- Film poster
- Directed by: Jamie Childs
- Written by: Jamie Childs
- Produced by: Sebastien Raybaud; Callum Grant; Kate Glover; Jamie Childs;
- Starring: Oliver Jackson-Cohen; Jenna Coleman; Thomas Turgoose; Rory McCann;
- Cinematography: Will Baldy
- Edited by: David Fisher
- Music by: Deadly Avenger; Si Begg;
- Production companies: Anton; North East Screen; Never / Sleep Pictures;
- Distributed by: Vertigo Releasing
- Release dates: September 22, 2023 (Fantastic Fest); January 26, 2024 (United Kingdom);
- Running time: 97 minutes
- Country: United Kingdom
- Language: English

= Jackdaw (film) =

British film by Jamie Childs

Jackdaw is a 2023 British action thriller film starring Oliver Jackson-Cohen, Jenna Coleman, Thomas Turgoose, and Rory McCann.
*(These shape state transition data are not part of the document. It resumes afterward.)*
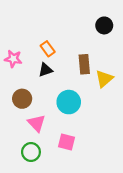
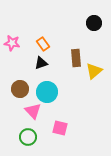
pink star: (13, 59) -> (12, 43), moved
cyan circle: (69, 102) -> (47, 92), moved

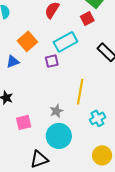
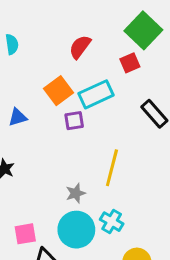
orange square: (27, 41) -> (58, 91), moved
cyan cross: (98, 118) -> (112, 222), moved, turned -35
pink square: (24, 122) -> (25, 234), moved

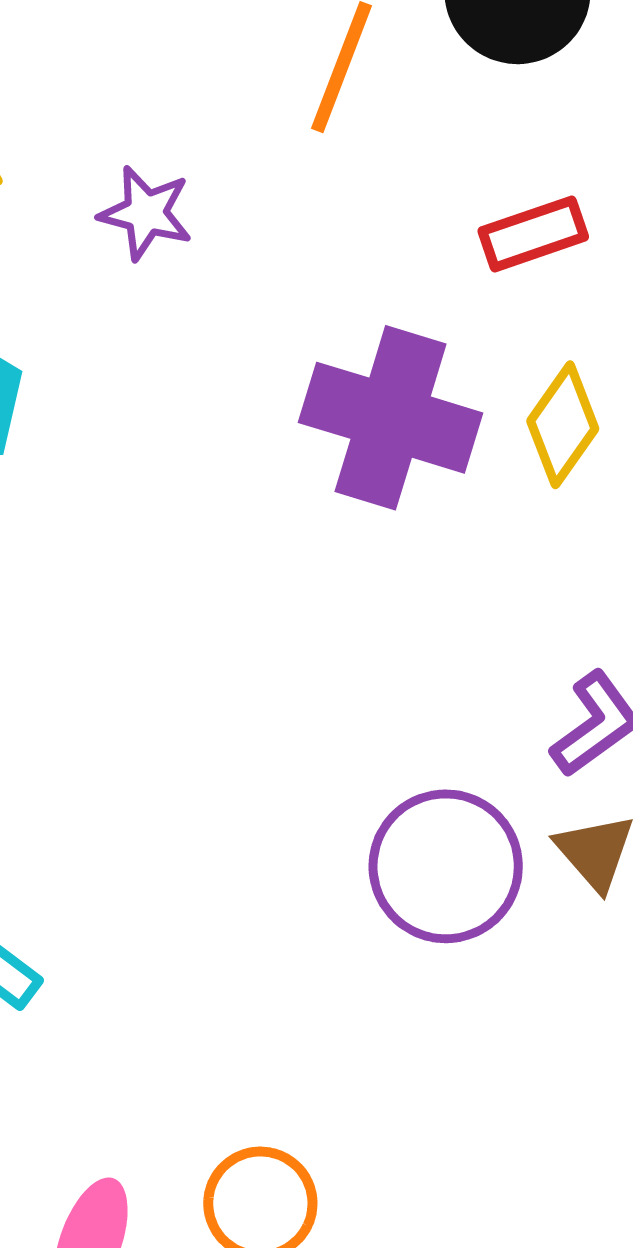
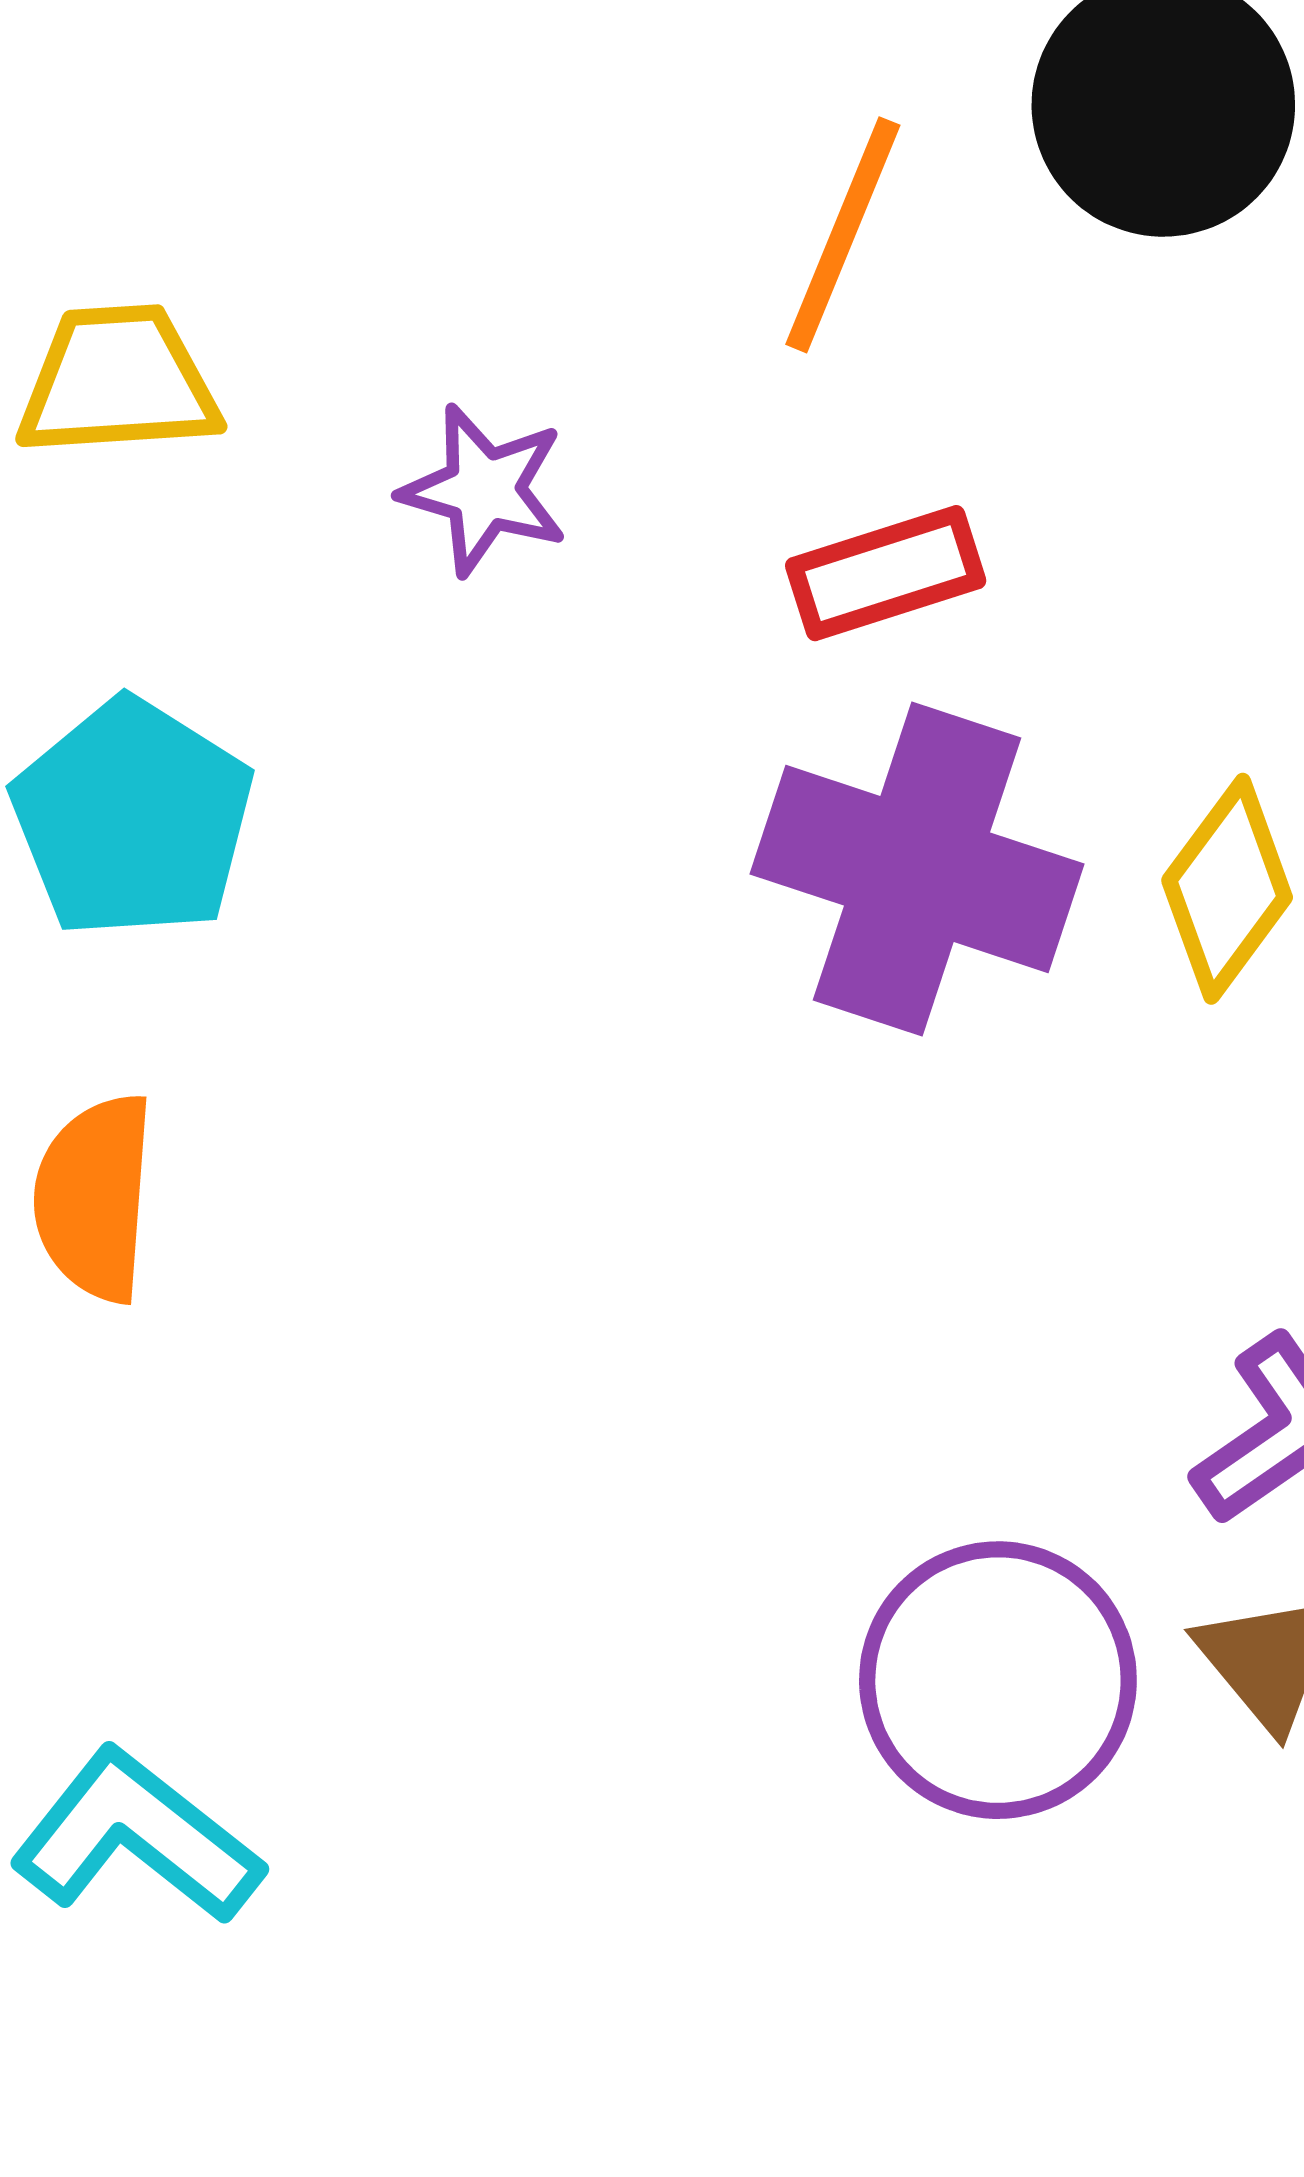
red rectangle: (533, 234) -> (886, 573), moved

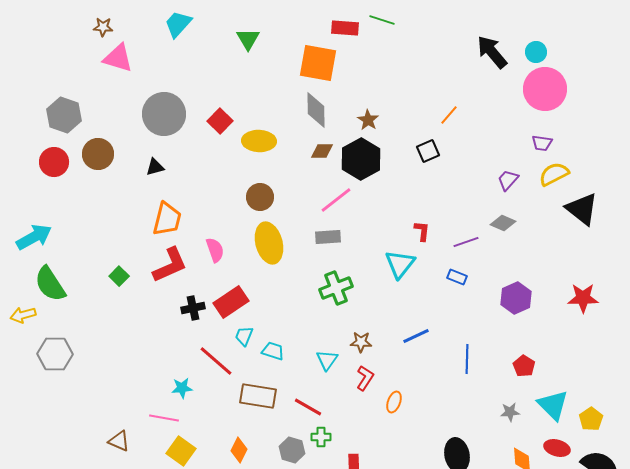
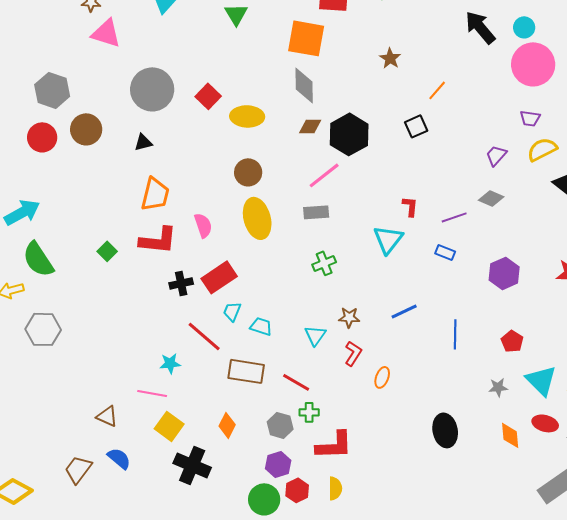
brown star: (368, 120) -> (390, 58), moved
red L-shape: (170, 265) -> (158, 240), turned 30
green cross: (336, 288) -> (324, 263), size x0.7

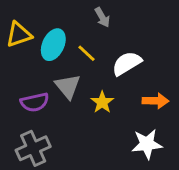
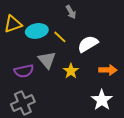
cyan ellipse: (53, 45) -> (37, 31), turned 55
white star: (147, 144) -> (102, 100), turned -30

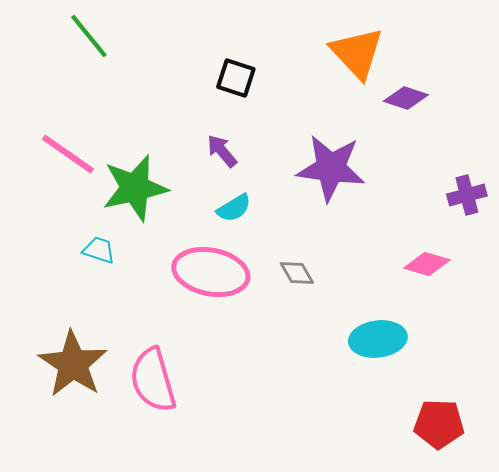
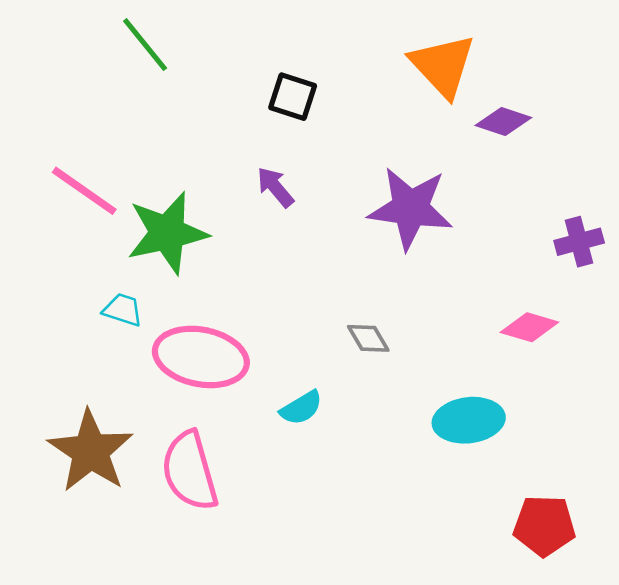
green line: (89, 36) -> (145, 45), moved
cyan semicircle: (234, 208) -> (301, 408), moved
pink ellipse: (211, 272) -> (201, 357), moved

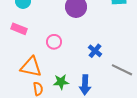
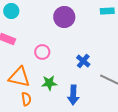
green star: (61, 82) -> (49, 83), moved

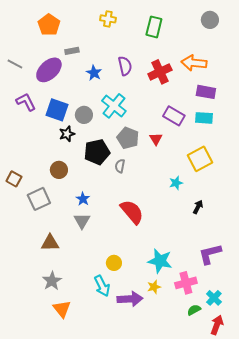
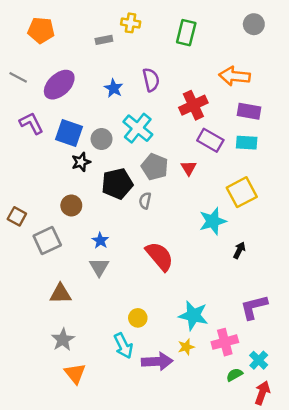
orange pentagon: (49, 25) -> (41, 30), moved, turned -30
gray rectangle: (72, 51) -> (104, 40), moved
red cross: (160, 72) -> (193, 105), moved
cyan star: (176, 183) -> (213, 221), size x1.6

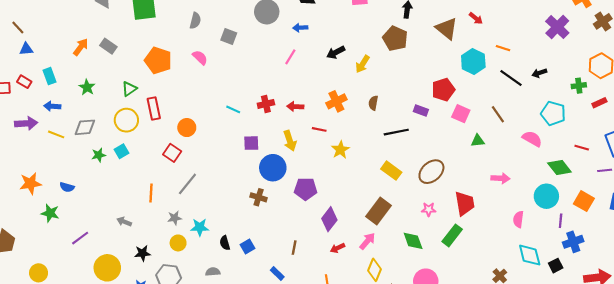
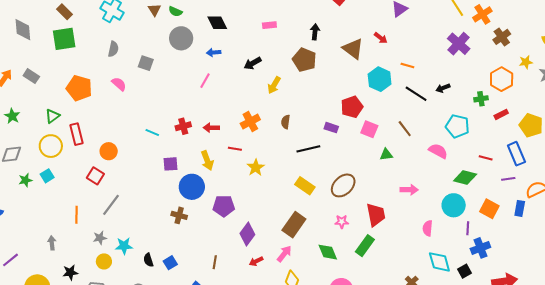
black arrow: (336, 52) -> (253, 63), moved
green diamond: (559, 167) -> (465, 177), turned -35
gray arrow: (124, 222) -> (52, 243), turned 64

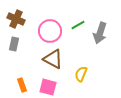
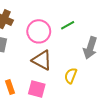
gray arrow: (100, 33) -> (90, 48), moved

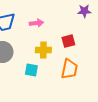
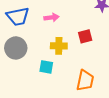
orange trapezoid: (69, 69) -> (85, 81), moved

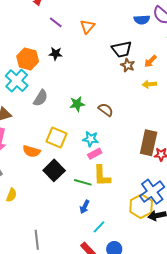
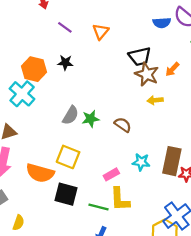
brown star: (128, 65) -> (147, 74), size x1.5
yellow arrow: (149, 84) -> (155, 100), moved
gray semicircle: (41, 98) -> (71, 115), moved
cyan star: (91, 139) -> (141, 162), moved
orange semicircle: (31, 151) -> (40, 173), size x1.4
black square: (54, 170) -> (66, 194), turned -30

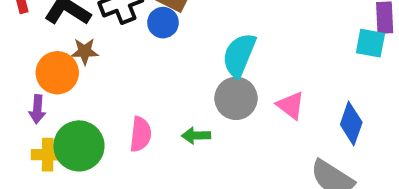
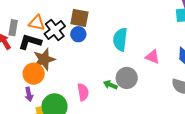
brown star: (85, 51) -> (44, 59), size x1.6
gray circle: (236, 98) -> (127, 78), moved
green arrow: (196, 135) -> (110, 85), turned 40

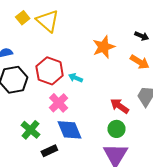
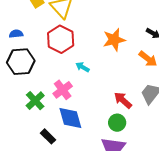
red hexagon: (50, 71) -> (61, 39), moved
green cross: (30, 130) -> (35, 101), moved
black rectangle: (49, 151) -> (48, 136), turned 63

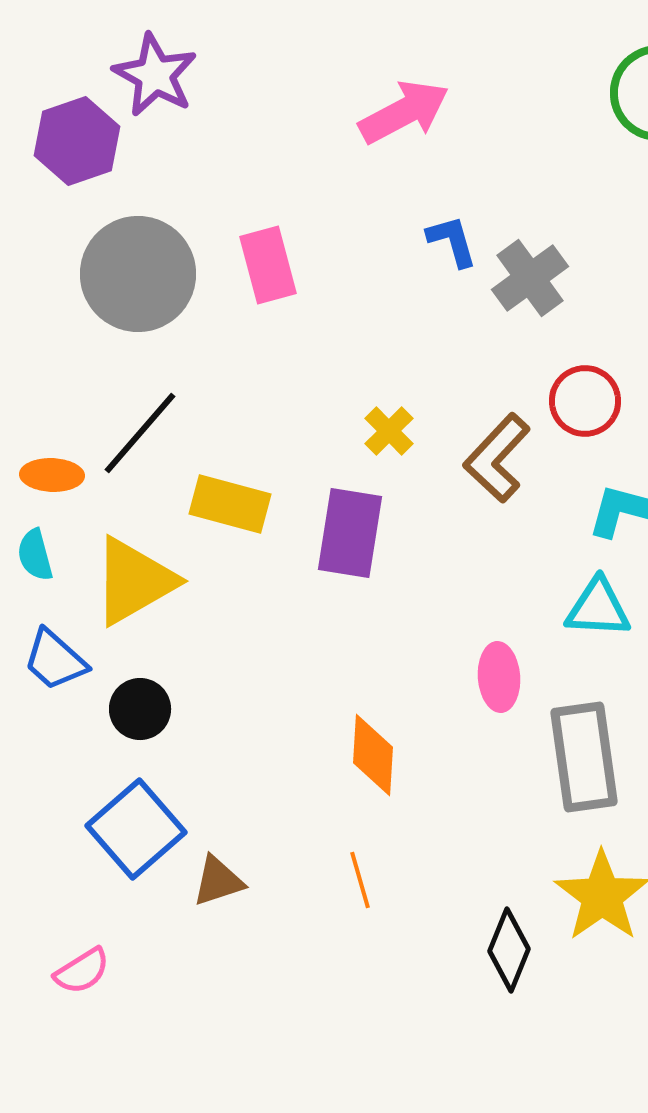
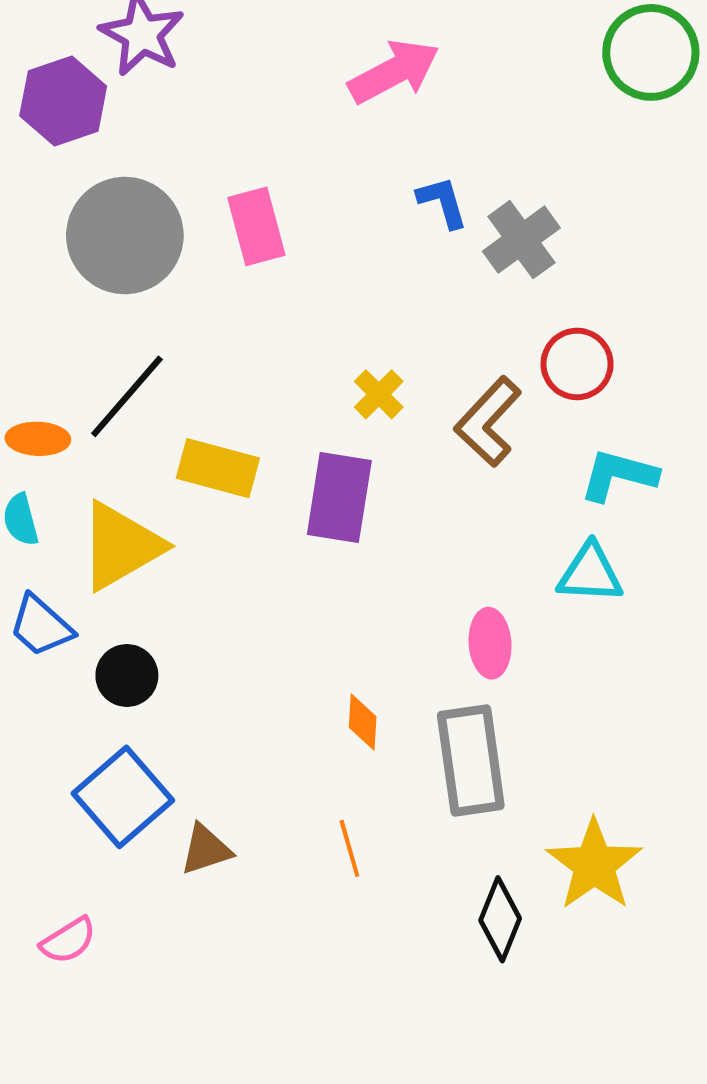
orange diamond: (373, 755) -> (363, 722), size x0.7
gray rectangle: (584, 757) -> (471, 760), moved

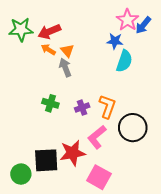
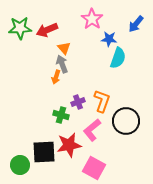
pink star: (127, 20) -> (92, 19), moved
orange arrow: (48, 50) -> (56, 77), moved, turned -104
green cross: (50, 103) -> (61, 115), moved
It was written and directed by Jamie Childs, in his feature film debut. The film premiered at Fantastic Fest on 22 September 2023, and was released in the United Kingdom on 26 January 2024.

==Synopsis==
Set in Hartlepool in the North-East of England, over the course of a single night. The film follows a former motocross champion and army veteran who has fallen on hard times (Jackson-Cohen). He accepts a job to collect a package in the North Sea but this decision could have big ramifications for his family.

==Cast==
- Oliver Jackson-Cohen as Jack
- Jenna Coleman as Bo
- Thomas Turgoose as Craig
- Rory McCann as Armstrong
- Allan Mustafa
- Vivienne Acheampong
- Joe Blakemore as Silas
- Leon Harrop as Simon
- Austin Haynes

==Production==
The film was produced by Anton's CEO Sebastien Raybaud alongside Callum Grant, Kate Glover and writer-director Jamie Childs. William Baldy is cinematographer.

===Filming===
Principal photography took place on location in Hartlepool in February 2023. Director Jamie Childs grew up in County Durham and has discussed his desire to showcase the north-east area in his filmmaking. Filming locations also include Tees Valley, around Seal Sands, Nunthorpe, Redcar and the North Sea.

==Release==
The world premiere of Jackdaw took place at Fantastic Fest in Austin, Texas in September 2023. The film held its UK premiere at Showcase Cinema de Lux in Stockton-on-Tees on 24 January 2024. It was released in cinemas in the United Kingdom on 26 January 2024.